I work in the Center for Science, Technology and Society (CSTS) at Santa Clara University. Our mission at CSTS is to research and promote the use of science and technology for the common good.
My main current research interests
are in the field of
classification and standardization: in particular asking how these
play into the development of scientific cyberinfrastructure. My recent Memory Practices in the Sciences looks at information infrstructures and storytelling in a science over the past two hundred years.
It looks at geology in the 1830s, cybernetics in the 1950s and environmental sciences today - weaving together their information infrastructure and the stories that they tell about their objects. My next book after that - How to Read Databases - is coming slowly along.
My work on information infrastructure involves looking at shifting
classification systems in medicine, distributed collaborative work
practices in environmental science, data sharing practices and biodiversity informatics.
My central analytic
question here is how scientists in the various sciences contributing to
the subject of biodiversity communicate both with
each other and with
policymakers - and in particular how do the data structures and practices
in use affect this communication. Here is an interview with
me about classification and infrastructure. Here is
a paper
written with Marc Berg on medical records; and here is one written with
Leigh Star on classification, standards and
actor-network theory. Here is a more complete set of papers.

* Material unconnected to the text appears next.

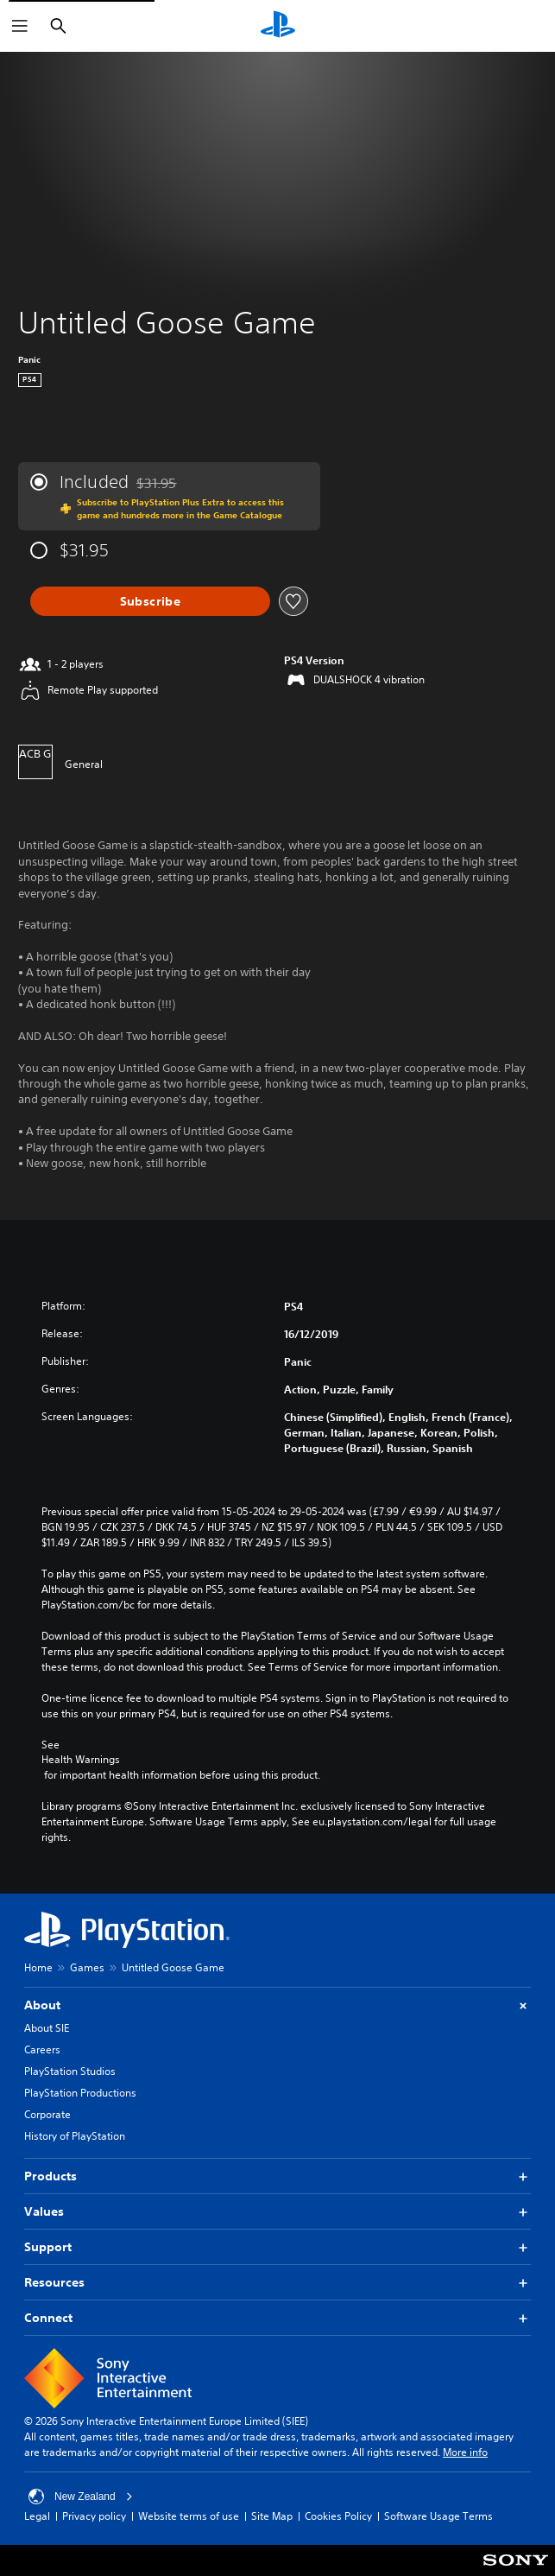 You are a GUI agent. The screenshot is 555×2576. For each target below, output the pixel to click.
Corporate (47, 2114)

My main current project is on Interoperability in all its forms. The main site is best for papers and such, but there is an interoperable pdf file describing some of the work and an operable set of nuggets on this site.
My book on information
management and industrial geophysics at Schlumberger, Science
on the Run, is to be found in quality bookshops in airports
everywhere; my book with Susan Leigh Star, Sorting Things Out: Classification and its
Consequences was published by MIT Press in October,
1999 and is available at your neighbourhood online bookseller. A
paperback version came out in September 2000. I am working right now
(even as you are reading this) on distributed scientific work, with an emphasis on social and organizational features of emerging scientific cyberinfrastructures. I am on the editorial board of The Information Society, Information and Organization, Metascience and Social Studies of Science.